Avec cette lettre, est transmise une Note de quatre pages reprenant les « Maximes sur le code de la route à enseigner et commenter dans les écoles ». Elle développe en plusieurs points les principes généraux, puis le Code du piéton (distinguant les rues où il existe des trottoirs, celles ou il n’y a pas de trottoirs et les places publiques), le Code du cycliste, et enfin des Conseils aux futurs conducteurs de véhicules. Sur notre période d’étude, d’autres exemples peuvent illustrer le cas d’initiatives locales relayées par l’Etat. De même, nous pouvons mentionner plusieurs occasions partielles, inachevées ou manquées de remontée nationale et centrale de tentatives « provinciales » parfois utopiques ou audacieuses visant à améliorer les conditions de circulation et de sécurité routières1086.

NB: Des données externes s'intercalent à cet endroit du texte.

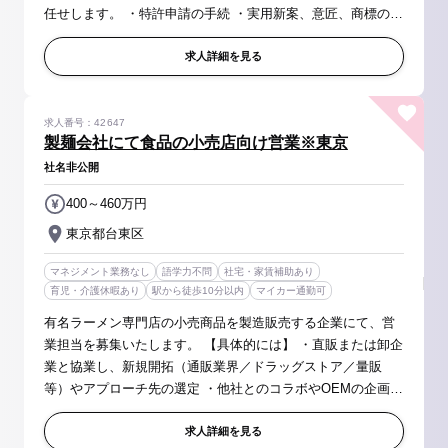
任せします。 ・特許申請の手続 ・実用新案、意匠、商標の調
査や確認および登録申請 ・弁護士や弁理士との折衝、調整 ・
社内からの問い...
求人詳細を見る
求人番号：42647
製麺会社にて食品の小売店向け営業※東京
社名非公開
400～460万円
東京都台東区
マネジメント業務なし
語学力不問
社宅・家賃補助あり
育児・介護休暇あり
駅から徒歩10分以内
マイカー通勤可
有名ラーメン専門店の小売商品を製造販売する企業にて、営
業担当を募集いたします。 【具体的には】 ・直販または卸企
業と協業し、新規開拓（通販業界／ドラッグストア／量販
等）やアプローチ先の選定 ・他社とのコラボやOEMの企画、
調整 ※既存:新規＝約7:3 【取扱い商材】 生そば、箱ラーメ
ン、地ビールなど
求人詳細を見る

Néanmoins lorsqu’une proposition rencontre le succès et parvient jusqu’aux services centraux, de nombreux exemples révèlent que les informations parviennent d’une manière ou d’une autre à redescendre et à s’étendre vers les collectivités locales par le Préfet ou via le service ordinaire des ponts et chaussées et les services de police. A ce titre, on retrouve donc une interaction directe et continue entre le niveau local et celui des services de l’Etat. Elle témoigne d’une véritable complémentarité entre les collectivités locales et les services centraux ou déconcentrés des ministères concernés1087. Comme on l’a vu, les initiatives qui fonctionnent bien localement remontent et sont étendues à d’autres départements. Dans l’autre sens, des expérimentations sont parfois mises en œuvre par certaines directions centrales dans certains départementaux, dans le but d’être testées avant de pouvoir être élargies à d’autres territoires. Le système complexe d’acteurs que nous étudions lie donc toujours ces deux échelons d’action imbriqués. Nous verrons par la suite que des liens se nouent également à partir d’autres niveaux d’échanges, sur le plan national ou international, à travers des organisations non gouvernementales, des réseaux professionnels ou associatifs, et entre villes, et permettent parfois une meilleure connaissance ou une reconnaissance d’initiatives réussies localement ou à l’étranger.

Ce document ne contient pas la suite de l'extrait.